The women's golf team has had some success as well. They won 5 ACC team championships in 1986, 1994, 1995, 2009, and 2010. They had also won 7 ACC individual championships in 1986, 1993, 1995, 1998, 2009, 2010, and 2011. In the NCAA regionals, they had won their region twice, 1994 (East) and 1995 (East). Jennifer Kupcho won the individual national title in 2018 and the Augusta National Women's Amateur in 2019.

Several well-known players include Arnold Palmer, Lanny Wadkins, Jay Haas, Billy Andrade, Bill Haas, Curtis Strange, Robert Wrenn, Scott Hoch, Webb Simpson, Will Zalatoris, and Grayson Murray.

Soccer

Wake Forest is a consistent national title contender in men's soccer.

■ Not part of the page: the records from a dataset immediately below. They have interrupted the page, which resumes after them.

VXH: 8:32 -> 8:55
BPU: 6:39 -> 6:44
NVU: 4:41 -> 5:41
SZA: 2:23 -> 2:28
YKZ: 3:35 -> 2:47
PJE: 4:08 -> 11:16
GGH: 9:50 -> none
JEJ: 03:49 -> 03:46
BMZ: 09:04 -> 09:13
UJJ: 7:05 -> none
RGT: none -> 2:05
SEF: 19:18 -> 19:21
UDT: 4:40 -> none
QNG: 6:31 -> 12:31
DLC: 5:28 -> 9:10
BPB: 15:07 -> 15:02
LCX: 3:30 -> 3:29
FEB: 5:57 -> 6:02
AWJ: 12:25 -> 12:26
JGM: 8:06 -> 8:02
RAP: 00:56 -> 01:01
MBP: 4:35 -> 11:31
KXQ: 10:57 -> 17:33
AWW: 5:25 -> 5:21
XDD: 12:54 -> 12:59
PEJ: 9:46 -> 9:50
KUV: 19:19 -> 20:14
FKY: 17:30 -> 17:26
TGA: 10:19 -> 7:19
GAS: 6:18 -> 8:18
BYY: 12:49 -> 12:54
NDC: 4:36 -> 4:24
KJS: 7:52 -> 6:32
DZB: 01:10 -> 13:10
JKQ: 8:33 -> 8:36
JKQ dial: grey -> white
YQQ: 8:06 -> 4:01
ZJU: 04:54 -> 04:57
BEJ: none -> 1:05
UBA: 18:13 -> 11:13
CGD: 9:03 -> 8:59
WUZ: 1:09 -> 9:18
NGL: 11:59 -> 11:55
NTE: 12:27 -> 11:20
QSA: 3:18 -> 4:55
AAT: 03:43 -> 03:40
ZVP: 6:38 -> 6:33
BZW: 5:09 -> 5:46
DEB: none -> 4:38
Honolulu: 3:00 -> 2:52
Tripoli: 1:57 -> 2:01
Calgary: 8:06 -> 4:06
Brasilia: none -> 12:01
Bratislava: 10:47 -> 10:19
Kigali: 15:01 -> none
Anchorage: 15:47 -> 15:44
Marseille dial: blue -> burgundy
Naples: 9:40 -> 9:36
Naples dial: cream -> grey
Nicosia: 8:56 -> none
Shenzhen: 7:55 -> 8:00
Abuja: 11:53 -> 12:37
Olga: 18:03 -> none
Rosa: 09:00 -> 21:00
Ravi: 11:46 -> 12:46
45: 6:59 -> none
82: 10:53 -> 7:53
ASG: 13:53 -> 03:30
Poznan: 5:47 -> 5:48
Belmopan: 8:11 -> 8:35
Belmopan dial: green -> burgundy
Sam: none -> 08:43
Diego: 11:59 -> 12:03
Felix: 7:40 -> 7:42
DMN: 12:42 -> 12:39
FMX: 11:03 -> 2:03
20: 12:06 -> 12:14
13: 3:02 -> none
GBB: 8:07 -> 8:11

In recent years several players from the program have played professionally in Major League Soccer, including Brian Carroll, Will Hesmer, Brian Edwards, Michael Lahoud, Michael Parkhurst, James Riley, Scott Sealy, Sam Cronin, and Wells Thompson. In 2006 the team advanced to the final four of the NCAA tournament where they were defeated in a penalty kick shootout by the University of California, Santa Barbara. They captured the 2007 NCAA Division I Men's Soccer Championship defeating Ohio State.

Tennis

Noah Rubin played for Wake Forest; he had won the 2014 boys singles championship at Wimbledon, and the US 2014 boys' national championships in singles and doubles. In 2014-15 for Wake Forest he was an All-American and the runner-up in the 2015 NCAA singles championship.

The Wake Forest Men's Tennis team won the NCAA Division I Team National Championship in 2018, beating runner-up Ohio State 4-2 at the Wake Forest Tennis Complex. That Demon Deacons team was led by freshman Bar Botzer, who clinched the National Championship. Wake also won the ITA Division I National Men's Team Indoor Tennis Championship in 2018.

Women's volleyball
Women's volleyball is a varsity sport at Wake Forest. The team is part of the Atlantic Coast Conference (ACC). In March 2019 head volleyball coach Bill Ferguson was indicted and charged with racketeering as part of the 2019 college admissions bribery scandal, in which he is accused of accepting $100,000 to help a student get into Wake Forest illegally as a purported volleyball recruit. The university placed Ferguson on administrative leave. He later resign in August 2019.

Baseball

Wake Forest won the 1955 College World Series in baseball. Starting in 2009, they will be playing on Ernie Shore Field, in Winston-Salem.

Championships

NCAA team championships
Wake Forest has won 9 NCAA team national championships.

Men's (6)
Baseball (1):  1955
Golf (3): 1974, 1975, 1986
Soccer (1): 2007
Tennis (1): 2018
Women's (3)
Field Hockey  (3): 2002, 2003, 2004
see also:
ACC NCAA team championships
List of NCAA schools with the most NCAA Division I championships

NCAA individual championships
Men's
Golf (3): Curtis Strange (1974), Jay Haas (1975), Gary Hallberg (1979)
Outdoor track & field (2): Andy Bloom (1996 shot put & 1996 discus throw)
Indoor track & field (1): Michael Bingham (2009 400m)
Tennis (1): Petros Chrysochos (2018)
Women's
Tennis (1): Bea Bielik (2002)
Outdoor track & field (1): Michelle Sikes (2007 5000m)
Golf (1): Jennifer Kupcho (2018)

ACC Athlete of the Year

Male Athlete of the Year

Female Athlete of the Year

Screamin' Demons
Student attendance of Wake Forest football and basketball games was formerly high, in part due to the program known as "Screamin' Demons". At the beginning of each respective athletic season students on the Reynolda Campus can sign up for the program whereby they pay $15 for each season; in addition to the slightly better seats than the other students in football (not enforced) and seats behind the rim in basketball, this gets students a football shirt in the fall and a tie-dye T-shirt in the spring along with a card that serves as an automatic pass to the sporting events. They lose this privilege if they miss two of the games. Most students sign up because ticket distribution to non-Screamin' Demons is unreliable.  Through the planning of Sports Marketing and the Screamin' Demons program, basketball game seats in the students section are difficult to attain without participating in the Screamin' Demons program. In 2011, sports marketing lowered the student allotment, and very few students currently attend.